Kunle (Donald Elise Watkins) and Sean (RJ Cyler) are best friends in college and Kunle was very successful and hoped to be accepted to Princeton. Sean had gotten tickets to the “Legendary Tour,” a practice of visiting seven frat parties in one night, and he wanted Kunle and him to be the first black students to complete it.
On the night of the Legendary Tour, a white girl showed up drunk and unconscious on the floor of their house, thanks to their housemate, Carlos (Sebastian Chacon), leaving the door to the house open. Kunle and Sean debated about what to do. Kunle wanted to call the police, but Sean said that if the police showed up, they would blame the two black guys and the brown one for doing something to the white girl.
Kunle convinced Sean and Carlos into taking the white girl to the hospital, but things started going wrong almost immediately.
These three men wanted to help this girl, who we discover later was named Emma (Maddie Nichols), but the underlying worries, especially for Sean, that, despite that they have done nothing wrong, if the police get involved, they would be blamed for everything.

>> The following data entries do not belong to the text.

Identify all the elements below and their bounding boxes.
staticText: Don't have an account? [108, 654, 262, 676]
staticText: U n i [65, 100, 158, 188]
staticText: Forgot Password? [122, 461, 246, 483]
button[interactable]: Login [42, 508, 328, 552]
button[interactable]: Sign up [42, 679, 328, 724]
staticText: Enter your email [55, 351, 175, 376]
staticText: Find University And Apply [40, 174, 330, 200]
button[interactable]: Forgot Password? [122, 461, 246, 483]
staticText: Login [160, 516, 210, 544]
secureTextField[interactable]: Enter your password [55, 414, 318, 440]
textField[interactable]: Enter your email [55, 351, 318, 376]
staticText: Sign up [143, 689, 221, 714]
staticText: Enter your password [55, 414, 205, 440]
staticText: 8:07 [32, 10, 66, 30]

Meanwhile, Emma’s sister Maddie (Sabrina Carpenter) was looking for her high school sister, whom she took with her to a college party and left her alone to be with her friends. When she realized that Emma was missing, Maddie really begins to panic.
Emergency does a really good job of switching between the comedic situations that it has tossed its main characters into and the more serious, downright life and death discussions and situations that these characters are faced with. The tonal switch in the third act was very well done and took a film that had some wild coincidences mined for humor and turned it into a commentary on the state of racial divide in the country, how perceptions can be different depending on who is looking.
The performances were all really great. The interactions between Donald Elise Watkins and RJ Cyler were very funny and also brutally honest. I really liked Sebastian Chacon as the third wheel in this relationship and someone who was vital in what they are able to do.
I was really scared that this might end up tragic at the end, because it did feel as if the film was moving in that direction. I enjoyed the resolution to the film, a resolution that was filled with intensity and suspense.